Auf Wiesen, die längere Zeit falsch gepflegt wurden, kehren die Blumen nicht ohne Weiteres durch richtige Nutzung, Mähen und Heuen zurück.
Einige Zeit lang sind zwar die Samen im Boden noch keimfähig. Aber nach etwa fünf Jahren ist die "Samenbank" erschöpft. "Von selbst" kommen Blumen dann nur auf die Wiese zurück, wenn sie von außen Zugang haben. Hierzu gibt es verschiedene Möglichkeiten, die wir unten beschreiben.

Wichtig: Das Saatgut

Auf eine Wiese im Freiland gehört Saatgut, das dieser Lage auch entspricht. Also keine Blühmischung mit bunten, möglicherweise sogar exotischen Blumen. Auch sogenannte "Bienenfreundliche Mischungen" sollten Sie nur im Garten verwenden. Und schauen Sie auf den Packungsinhalt, ob die Blumen wirklich bienenfreundlich sind. Hinweise dazu finden Sie bei Paul Westrich oder in unseren Blühkalendern für Kräuter, Stauden und holzige Pflanzen. Diese Auswahl ist aber nicht für die freie Landschaft, sondern für die Verwendung im Garten konzipiert!

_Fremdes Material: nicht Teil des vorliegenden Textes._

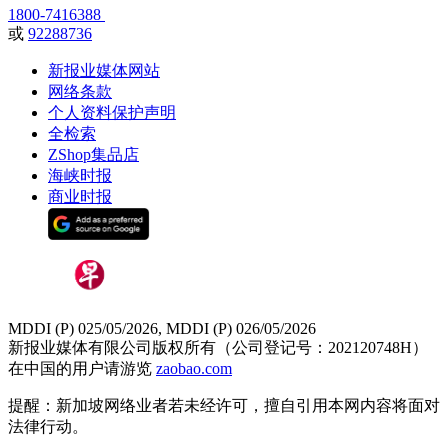
1800-7416388
或
92288736
新报业媒体网站
网络条款
个人资料保护声明
全检索
ZShop集品店
海峡时报
商业时报
MDDI (P) 025/05/2026, MDDI (P) 026/05/2026
新报业媒体有限公司版权所有（公司登记号：202120748H）
在中国的用户请游览
zaobao.com
提醒：新加坡网络业者若未经许可，擅自引用本网内容将面对
法律行动。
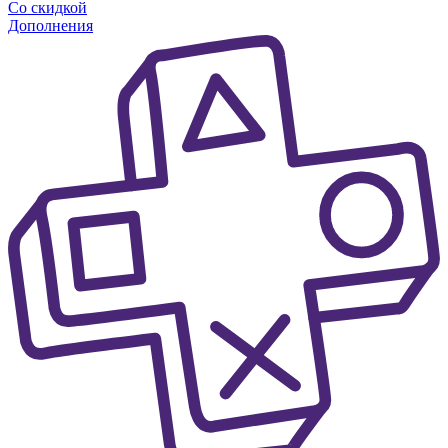
Со скидкой
Дополнения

Verschiedene Saatguthersteller halten Samenmischungen für Wildblumen-Wiesen bereit, beispielsweise Saaten Zeller, Syringa Pflanzen, Rieger-Hoffmann.
Diese Hersteller bieten regionales Saatgut an, das auf die jeweiligen Naturräume angepasst ist und deshalb häufig besser keimt und wächst.

Die Ansaat

ist nicht ganz so einfach, wie man sich das vorstellen würde. Dazu gibt es grundsätzlich vier Möglichkeiten:

Geeignet für Kommunen und Firmen:


Vollständige Neueinsaat der Wiese:

Dies ist die aufwändigste Methode. Sie erfordert den Umbruch der Wiese mit Fräse oder Grubber und die Herstellung eines Saatbetts.

Achtung:

Es kann Probleme mit der Naturschutzbehörde geben, wenn diese einen Wiesenumbruch nicht erlaubt. Deshalb sollten sie vor solch einer Maßnahme zunächst Kontakt mit dem Landratsamt aufnehmen!
Da die meisten Wiesenblumen und Gräser Lichtkeimer sind, sollte beim Säen darauf geachtet werden, dass die Samen nicht unter die Erde gelangen. Anschließend sollten Sie das Ganze walzen, damit die Samen Bodenschluss haben.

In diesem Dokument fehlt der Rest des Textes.